> _EXERCISE DESCRIPTION_
Go to the line in the entries below that holds "с БАТЭ: очень" and repeat exactly from there through the line that holds "Резюме после яркой ничьей.", inclusive.

Page-level text extractions:
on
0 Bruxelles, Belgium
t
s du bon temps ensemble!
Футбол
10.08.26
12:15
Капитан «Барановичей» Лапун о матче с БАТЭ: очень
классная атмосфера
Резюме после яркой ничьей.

==

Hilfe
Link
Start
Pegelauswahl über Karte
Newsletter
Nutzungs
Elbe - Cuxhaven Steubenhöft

---

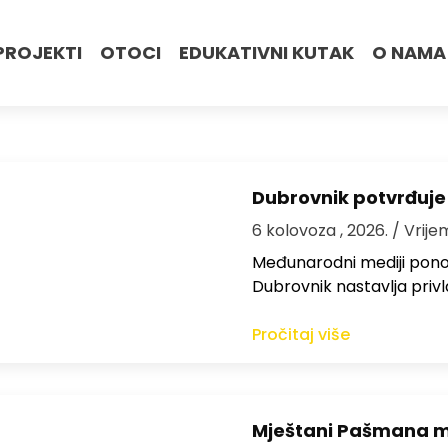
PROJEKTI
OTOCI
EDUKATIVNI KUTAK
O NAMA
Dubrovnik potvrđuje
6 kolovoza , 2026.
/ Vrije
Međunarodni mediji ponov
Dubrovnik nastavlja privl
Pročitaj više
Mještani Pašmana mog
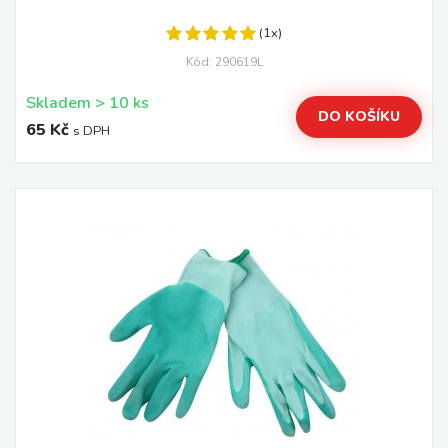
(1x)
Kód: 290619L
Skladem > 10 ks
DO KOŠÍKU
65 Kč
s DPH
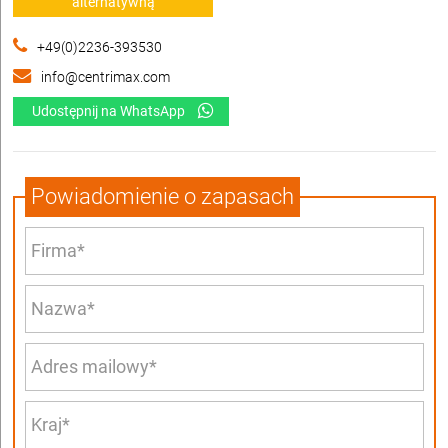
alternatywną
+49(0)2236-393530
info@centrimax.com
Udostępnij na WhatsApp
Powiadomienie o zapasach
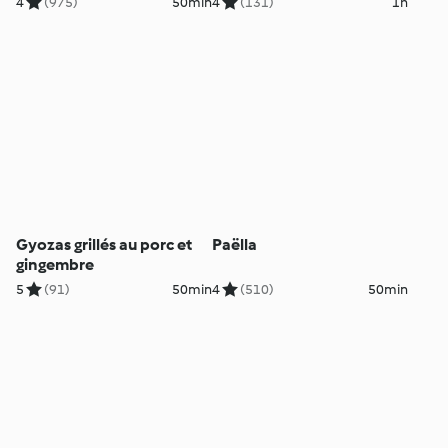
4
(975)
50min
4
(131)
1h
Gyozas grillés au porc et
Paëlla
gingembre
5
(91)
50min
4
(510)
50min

> _RESULT FOR THIS TASK_
Капитан «Барановичей» Лапун о матче с БАТЭ: очень
классная атмосфера
Резюме после яркой ничьей.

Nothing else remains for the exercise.